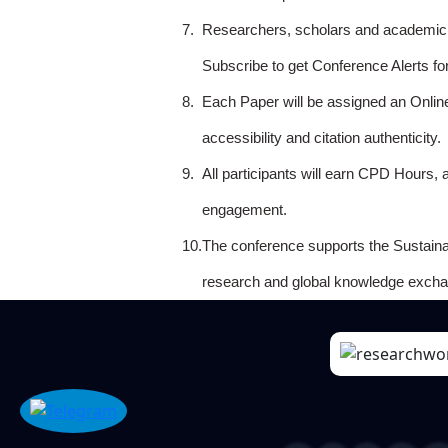
7.
Researchers, scholars and academicia
Subscribe to get Conference Alerts f
8.
Each Paper will be assigned an Onlin
accessibility and citation authenticity.
9.
All participants will earn CPD Hours, 
engagement.
10.
The conference supports the Sustain
research and global knowledge excha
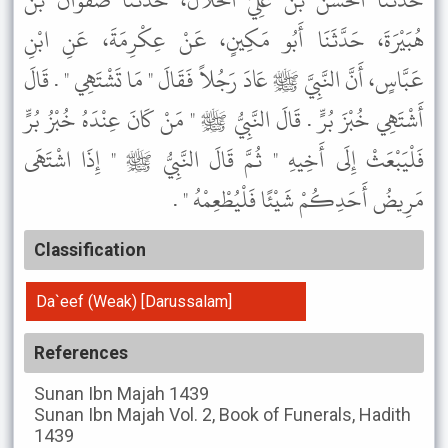
حَدَّثَنَا الْحَسَنُ بْنُ عَلِيٍّ الْخَلاَّلُ، حَدَّثَنَا صَفْوَانُ بْنُ
هُبَيْرَةَ، حَدَّثَنَا أَبُو مَكِينٍ، عَنْ عِكْرِمَةَ، عَنِ ابْنِ
عَبَّاسٍ، أَنَّ النَّبِيَّ ﷺ عَادَ رَجُلاً فَقَالَ " مَا تَشْتَهِي " . قَالَ
أَشْتَهِي خُبْزَ بُرٍّ . قَالَ النَّبِيُّ ﷺ " مَنْ كَانَ عِنْدَهُ خُبْزُ بُرٍّ
فَلْيَبْعَثْ إِلَى أَخِيهِ " ثُمَّ قَالَ النَّبِيُّ ﷺ " إِذَا اشْتَهَى
مَرِيضُ أَحَدِكُمْ شَيْئًا فَلْيُطْعِمْهُ " .
Classification
Da`eef (Weak) [Darussalam]
References
Sunan Ibn Majah
1439
Sunan Ibn Majah
Vol. 2, Book of Funerals, Hadith
1439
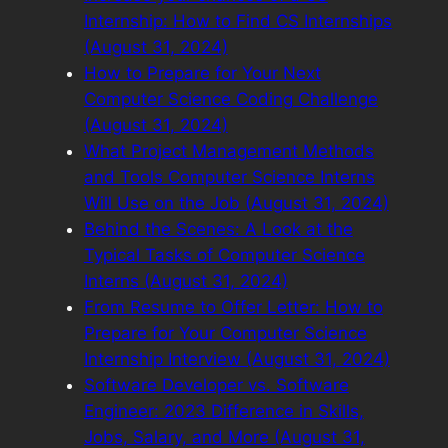
Internship: How to Find CS Internships
(August 31, 2024)
How to Prepare for Your Next
Computer Science Coding Challenge
(August 31, 2024)
What Project Management Methods
and Tools Computer Science Interns
Will Use on the Job (August 31, 2024)
Behind the Scenes: A Look at the
Typical Tasks of Computer Science
Interns (August 31, 2024)
From Resume to Offer Letter: How to
Prepare for Your Computer Science
Internship Interview (August 31, 2024)
Software Developer vs. Software
Engineer: 2023 Difference in Skills,
Jobs, Salary, and More (August 31,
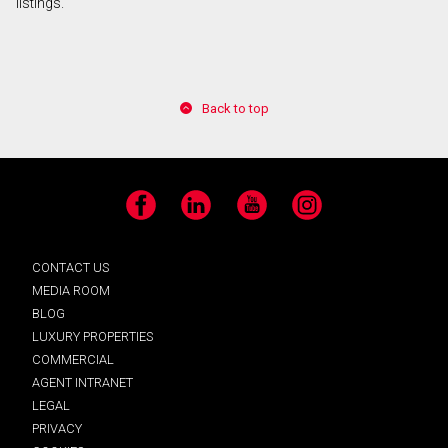
listings.
Back to top
Facebook
LinkedIn
YouTube
Instagram
CONTACT US
MEDIA ROOM
BLOG
LUXURY PROPERTIES
COMMERCIAL
AGENT INTRANET
LEGAL
PRIVACY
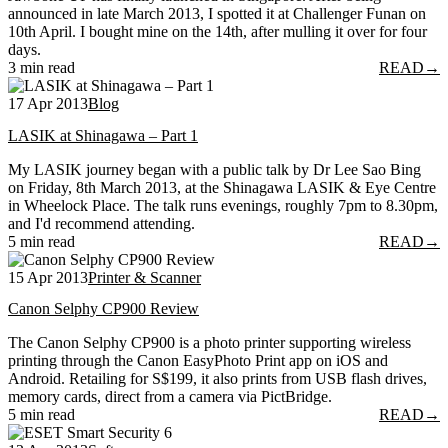
announced in late March 2013, I spotted it at Challenger Funan on
10th April. I bought mine on the 14th, after mulling it over for four
days.
3 min read
READ
→
17 Apr 2013
Blog
LASIK at Shinagawa – Part 1
My LASIK journey began with a public talk by Dr Lee Sao Bing
on Friday, 8th March 2013, at the Shinagawa LASIK & Eye Centre
in Wheelock Place. The talk runs evenings, roughly 7pm to 8.30pm,
and I'd recommend attending.
5 min read
READ
→
15 Apr 2013
Printer & Scanner
Canon Selphy CP900 Review
The Canon Selphy CP900 is a photo printer supporting wireless
printing through the Canon EasyPhoto Print app on iOS and
Android. Retailing for S$199, it also prints from USB flash drives,
memory cards, direct from a camera via PictBridge.
5 min read
READ
→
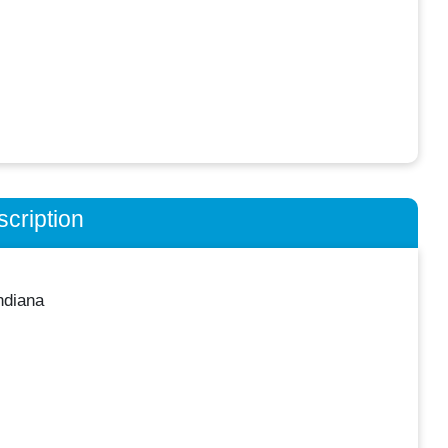
cription
ndiana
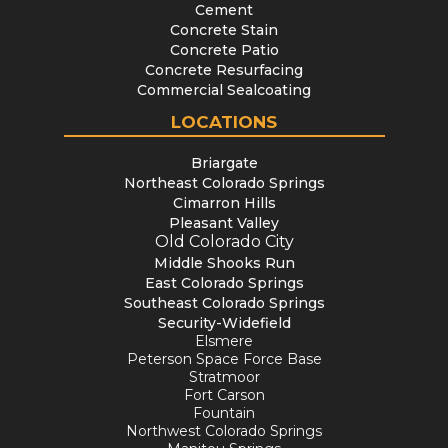
Cement
Concrete Stain
Concrete Patio
Concrete Resurfacing
Commercial Sealcoating
LOCATIONS
Briargate
Northeast Colorado Springs
Cimarron Hills
Pleasant Valley
Old Colorado City
Middle Shooks Run
East Colorado Springs
Southeast Colorado Springs
Security-Widefield
Elsmere
Peterson Space Force Base
Stratmoor
Fort Carson
Fountain
Northwest Colorado Springs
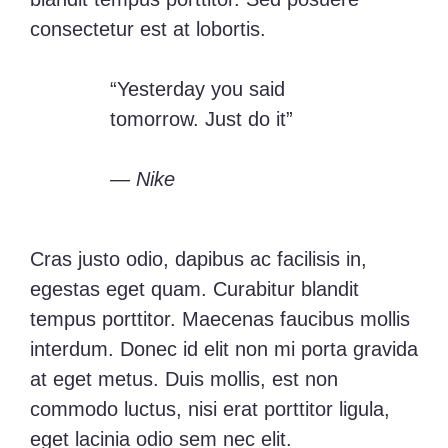
consectetur est at lobortis.
“Yesterday you said
tomorrow. Just do it”
— Nike
Cras justo odio, dapibus ac facilisis in,
egestas eget quam. Curabitur blandit
tempus porttitor. Maecenas faucibus mollis
interdum. Donec id elit non mi porta gravida
at eget metus. Duis mollis, est non
commodo luctus, nisi erat porttitor ligula,
eget lacinia odio sem nec elit.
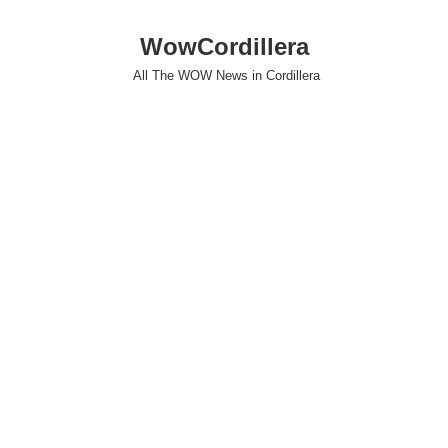
WowCordillera
All The WOW News in Cordillera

══════

To do >> In the lines above, find the word "March" and copy each line that contains it.

Answer below >>
announced in late March 2013, I spotted it at Challenger Funan on
on Friday, 8th March 2013, at the Shinagawa LASIK & Eye Centre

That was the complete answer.